Until yesterday, it probably would've been my favorite tweet of all time, but then this happened:


I should quit twitter now, and maybe the internet altogether, because i will never see anything funnier than Kurt Eichenwald bragging about his large sons. My god, one of them does kung fu. It's definitely all downhill from here.

Anyway, Colin's epic explainer was quite helpful to me personally, as a comics ignoramus. I've always assumed, perhaps incorrectly, that all Big Comics fans carry this level of knowledge in their hearts, so I'm not 100% sure who the intended audience is here. That said: this is good. I fell asleep in the middle where the numbers got real granular, but at least 75% of comics people love that type of shit, right?

I was born to love a novella-length rant titled "The Problem with Comics," but also I learned some stuff. I recommend it.

3. J.A. Micheline on bias
Based on the totally unscientific sample of the few times a day I scroll through Twitter, I've been surprised to see (polite) pushback on this piece on bias by J.A. Micheline. 100% cosigned, J.A. Micheline. IMO "bias" in comics is usually gendered or racist or both. Mostly a useless construct.

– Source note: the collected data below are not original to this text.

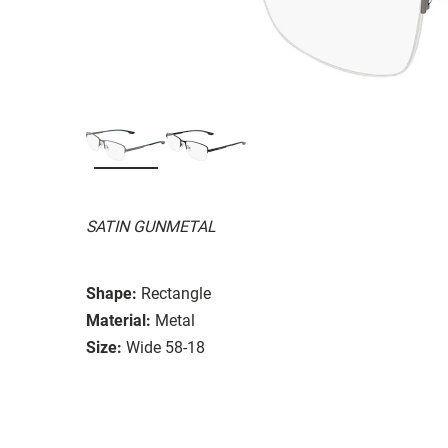
SATIN GUNMETAL
Shape:
Rectangle
Material:
Metal
Size:
Wide 58-18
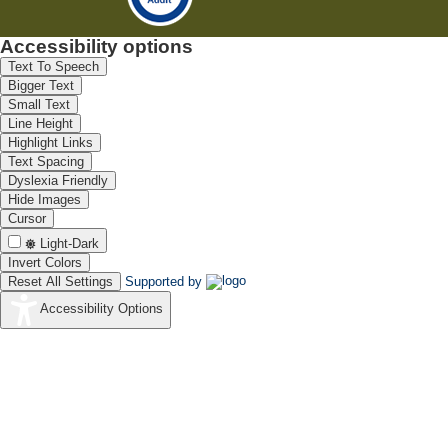
Accessibility options
Text To Speech
Bigger Text
Small Text
Line Height
Highlight Links
Text Spacing
Dyslexia Friendly
Hide Images
Cursor
Light-Dark
Invert Colors
Reset All Settings
Supported by
Accessibility Options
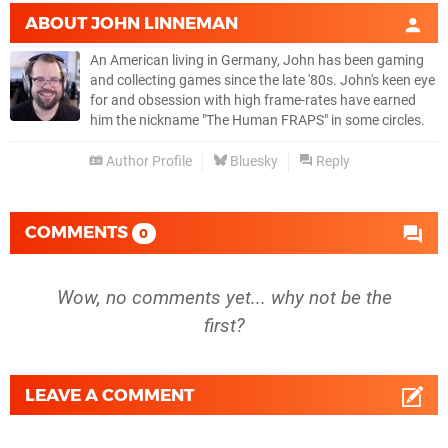
ABOUT
JOHN LINNEMAN
An American living in Germany, John has been gaming
and collecting games since the late '80s. John's keen eye
for and obsession with high frame-rates have earned
him the nickname "The Human FRAPS" in some circles.
Author Profile
Bluesky
Reply
COMMENTS
0
Wow, no comments yet... why not be the
first?
LEAVE A COMMENT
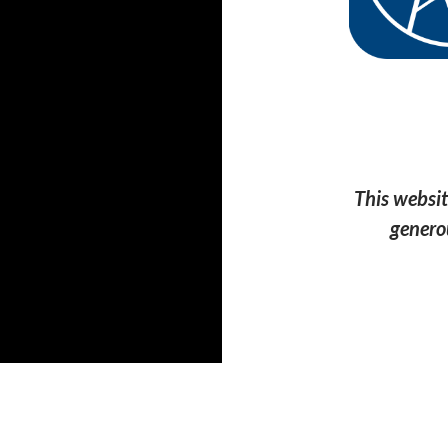
This websit
genero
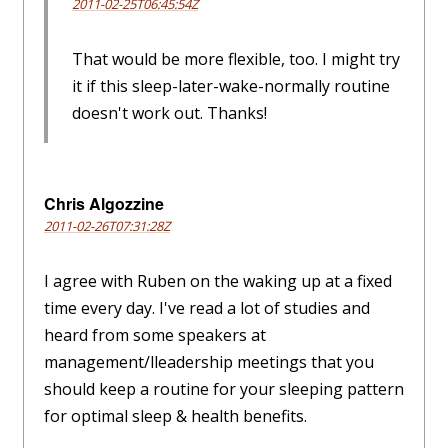
2011-02-25T06:45:54Z
That would be more flexible, too. I might try
it if this sleep-later-wake-normally routine
doesn't work out. Thanks!
Chris Algozzine
2011-02-26T07:31:28Z
I agree with Ruben on the waking up at a fixed
time every day. I've read a lot of studies and
heard from some speakers at
management/lleadership meetings that you
should keep a routine for your sleeping pattern
for optimal sleep & health benefits.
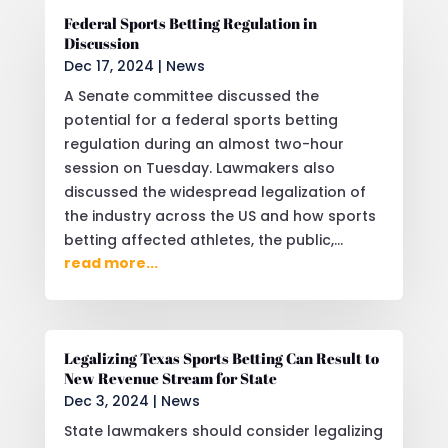
Federal Sports Betting Regulation in
Discussion
Dec 17, 2024
|
News
A Senate committee discussed the
potential for a federal sports betting
regulation during an almost two-hour
session on Tuesday. Lawmakers also
discussed the widespread legalization of
the industry across the US and how sports
betting affected athletes, the public,...
read more...
Legalizing Texas Sports Betting Can Result to
New Revenue Stream for State
Dec 3, 2024
|
News
State lawmakers should consider legalizing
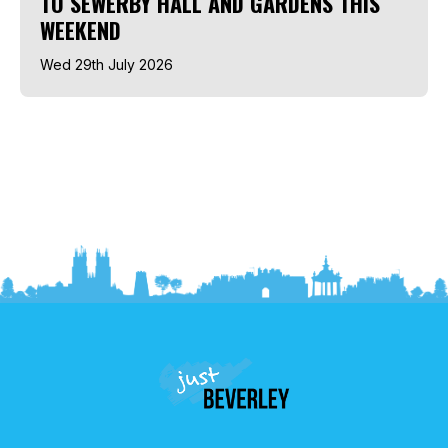
TO SEWERBY HALL AND GARDENS THIS
WEEKEND
Wed 29th July 2026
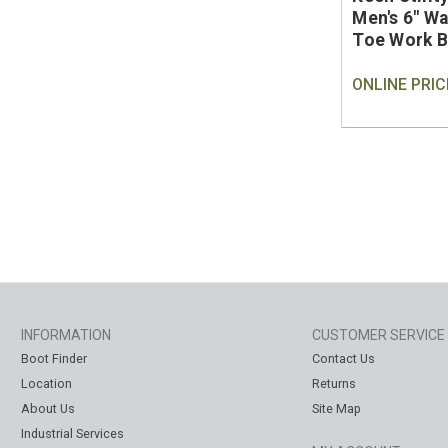
Men's 6" W
Toe Work 
ONLINE PRIC
INFORMATION
CUSTOMER SERVICE
Boot Finder
Contact Us
Location
Returns
About Us
Site Map
Industrial Services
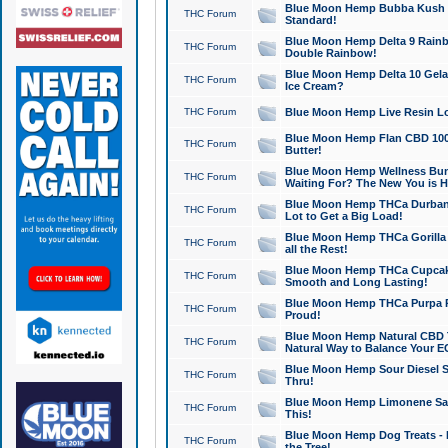
Blue Moon Hemp Bubba Kush CB
THC Forum
Standard!
Blue Moon Hemp Delta 9 Rainb
THC Forum
Double Rainbow!
Blue Moon Hemp Delta 10 Gela
THC Forum
Ice Cream?
THC Forum
Blue Moon Hemp Live Resin Lov
Blue Moon Hemp Flan CBD 1000
THC Forum
Butter!
Blue Moon Hemp Wellness Bund
THC Forum
Waiting For? The New You is H
Blue Moon Hemp THCa Durban 
THC Forum
Lot to Get a Big Load!
Blue Moon Hemp THCa Gorilla 
THC Forum
all the Rest!
Blue Moon Hemp THCa Cupcak
THC Forum
Smooth and Long Lasting!
Blue Moon Hemp THCa Purpa Ra
THC Forum
Proud!
Blue Moon Hemp Natural CBD T
THC Forum
Natural Way to Balance Your E
Blue Moon Hemp Sour Diesel S
THC Forum
Thru!
Blue Moon Hemp Limonene Salv
THC Forum
This!
Blue Moon Hemp Dog Treats - 
THC Forum
the Tree!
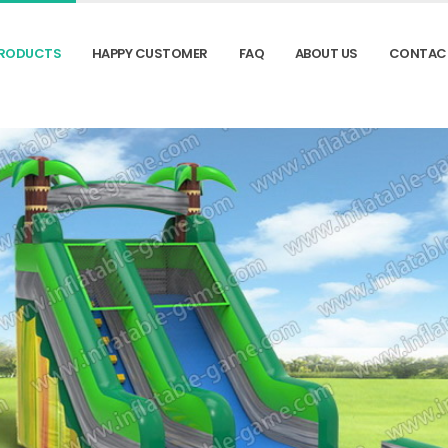
RODUCTS
HAPPY CUSTOMER
FAQ
ABOUT US
CONTAC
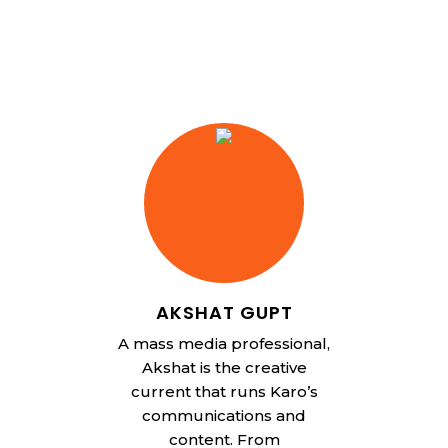
AKSHAT GUPT
A mass media professional,
Akshat is the creative
current that runs Karo’s
communications and
content. From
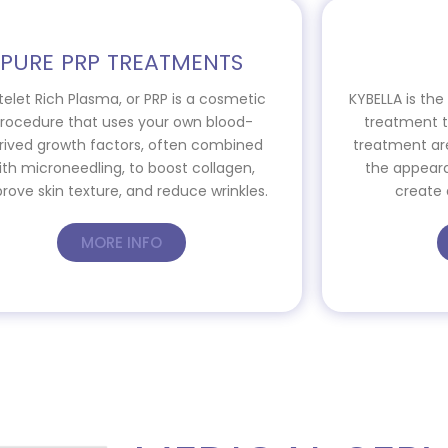
PURE PRP TREATMENTS
telet Rich Plasma, or PRP is a cosmetic
KYBELLA is th
rocedure that uses your own blood-
treatment th
rived growth factors, often combined
treatment ar
ith microneedling, to boost collagen,
the appeara
rove skin texture, and reduce wrinkles.
create 
MORE INFO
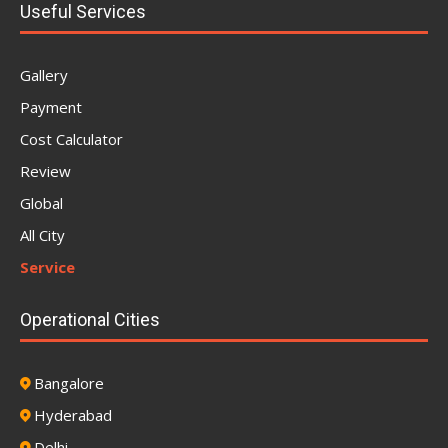
Useful Services
Gallery
Payment
Cost Calculator
Review
Global
All City
Service
Operational Cities
Bangalore
Hyderabad
Delhi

There is no such thing as objective criticism. People who act like they're neutral scientists of comics? Those are the ones you have to watch.

4. Roman Muradov Alert
NEW ROMAN MURADOV!!!!!!!!!!!!!!!!!!!!!!!!!!!!!!!!!!!!!!!!!!!!!!!!!!!


Roman Muradov is too good and pure for this nightmare world, so there's no way in hell he's going to tell you that his new book is out early on Amazon dot com. Luckily ya girl is a dirtbag whose copy is scheduled to arrive on Sunday--fucking Sunday, because I'm not going to read this comic unless it's delivered by an orphan piloting an Uber drone that drops this book in my actual bed.

If I were a better person I'd pre-order it from Uncivilized, though. Uncivilized is great.